Future work could develop a regression model that inputs task attributes to automatically recommend the optimal Human Agency level.

vs. LLM Multi-Agent Surveys: Those focus on agent-agent communication; this work elevates the "human" to a first-class agent within the same conceptual framework.
vs. Core LLM Agent Surveys: Those focus on internal modules (memory/planning); this work focuses on interaction dimensions.
vs. Traditional HITL ML: HITL is usually about data labeling for supervised learning; LLM-HAS focuses on the decision loop and dynamic reasoning.
vs.

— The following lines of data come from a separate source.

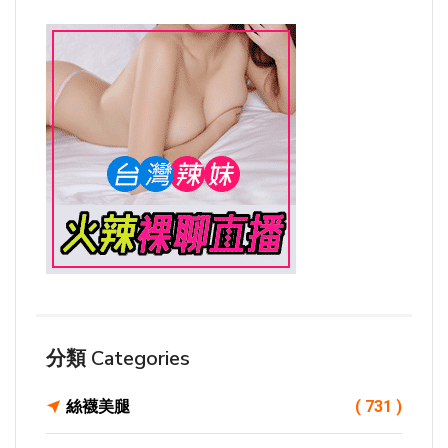
分類 Categories
絲襪美腿
( 731 )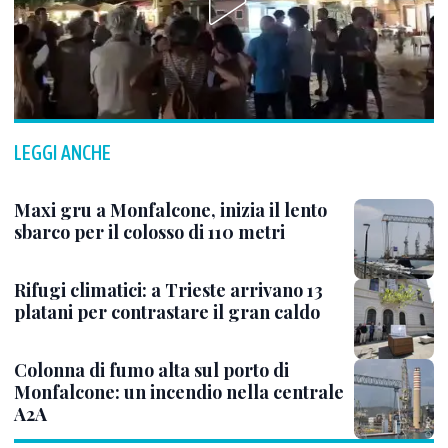
LEGGI ANCHE
Maxi gru a Monfalcone, inizia il lento
sbarco per il colosso di 110 metri
Rifugi climatici: a Trieste arrivano 13
platani per contrastare il gran caldo
Colonna di fumo alta sul porto di
Monfalcone: un incendio nella centrale
A2A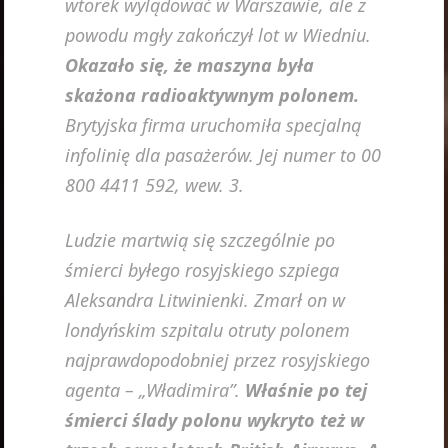
wtorek wylądować w Warszawie, ale z
powodu mgły zakończył lot w Wiedniu.
Okazało się, że maszyna była
skażona radioaktywnym polonem.
Brytyjska firma uruchomiła specjalną
infolinię dla pasażerów. Jej numer to 00
800 4411 592, wew. 3.
Ludzie martwią się szczególnie po
śmierci byłego rosyjskiego szpiega
Aleksandra Litwinienki. Zmarł on w
londyńskim szpitalu otruty polonem
najprawdopodobniej przez rosyjskiego
agenta – „Władimira”.
Właśnie po tej
śmierci ślady polonu wykryto też w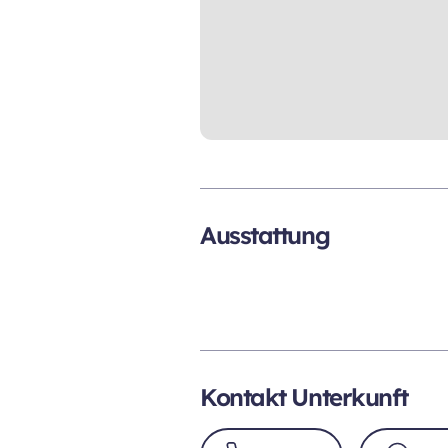
Ausstattung
Kontakt Unterkunft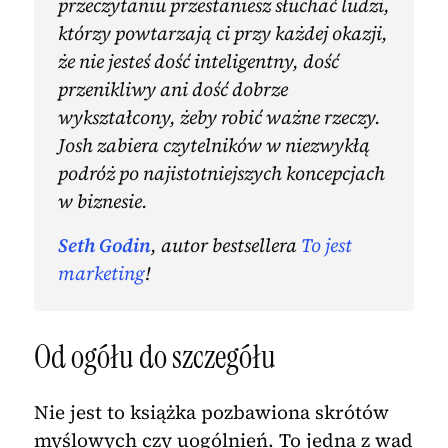
przeczytaniu przestaniesz słuchać ludzi,
którzy powtarzają ci przy każdej okazji,
że nie jesteś dość inteligentny, dość
przenikliwy ani dość dobrze
wykształcony, żeby robić ważne rzeczy.
Josh zabiera czytelników w niezwykłą
podróż po najistotniejszych koncepcjach
w biznesie.
Seth Godin
, autor bestsellera
To jest
marketing
!
Od ogółu do szczegółu
Nie jest to książka pozbawiona skrótów
myślowych czy uogólnień. To jedna z wad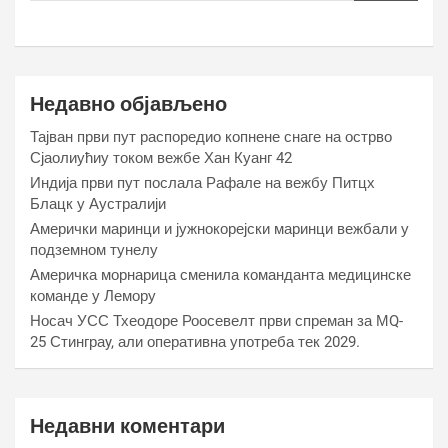
Недавно објављено
Тајван први пут распоредио копнене снаге на острво
Сјаолиућиу током вежбе Хан Куанг 42
Индија први пут послала Рафале на вежбу Питцх
Блацк у Аустралији
Амерички маринци и јужнокорејски маринци вежбали у
подземном тунелу
Америчка морнарица сменила команданта медицинске
команде у Лемору
Носач УСС Тхеодоре Роосевелт први спреман за МQ-
25 Стинграy, али оперативна употреба тек 2029.
Недавни коментари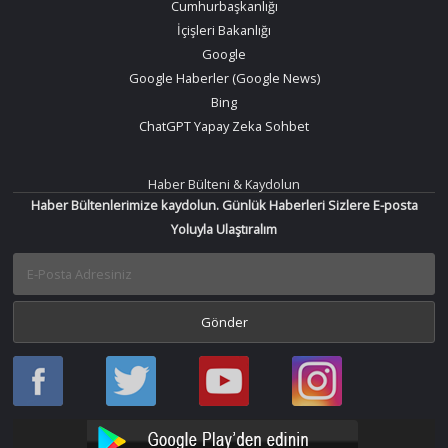
Cumhurbaşkanlığı
İçişleri Bakanlığı
Google
Google Haberler (Google News)
Bing
ChatGPT Yapay Zeka Sohbet
Haber Bülteni & Kaydolun
Haber Bültenlerimize kaydolun. Günlük Haberleri Sizlere E-posta
Yoluyla Ulaştıralım
Haber
Haber
Bir
Bir
Oku
Oku
Haber
Haber
Facebook
Twitter
Oku
Oku
YouTube
Instagram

Human-AI Teaming (HCI): This work provides a system-centric perspective that complements user-centric HCI views.

Rating¶

Novelty: ⭐⭐⭐⭐ (First survey to comprehensively cover LLM-HAS with a structured analysis framework).
Experimental Thoroughness: ⭐⭐⭐⭐ (Comprehensive mapping of datasets/frameworks across 50+ works).
Writing Quality: ⭐⭐⭐⭐ (Clear hierarchy and unified terminology).
Value: ⭐⭐⭐⭐⭐ (Establishes the foundational landscape for the critical but neglected area of human-agent collaboration).